"""
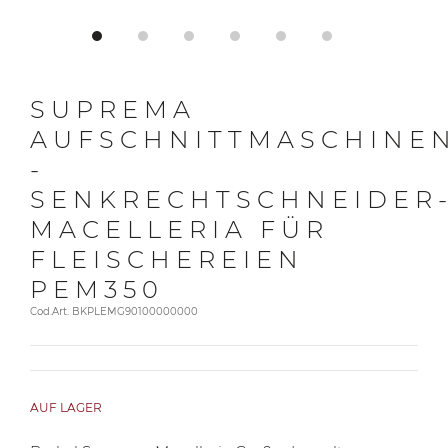
SUPREMA
AUFSCHNITTMASCHINE
-
SENKRECHTSCHNEIDER
MACELLERIA FÜR
FLEISCHEREIEN
PEM350
Cod.Art. BKPLEMG90100000000
AUF LAGER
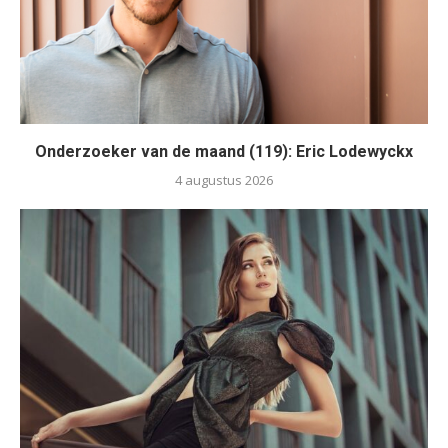
Onderzoeker van de maand (119): Eric Lodewyckx
4 augustus 2026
"""
Exercise prompt >> A word-for-word copy of every entry, with the pictures left out, is the required answer.

Solution to this task >>
SUPREMA
AUFSCHNITTMASCHINE
-
SENKRECHTSCHNEIDER
MACELLERIA FÜR
FLEISCHEREIEN
PEM350
Cod.Art. BKPLEMG90100000000
AUF LAGER
Onderzoeker van de maand (119): Eric Lodewyckx
4 augustus 2026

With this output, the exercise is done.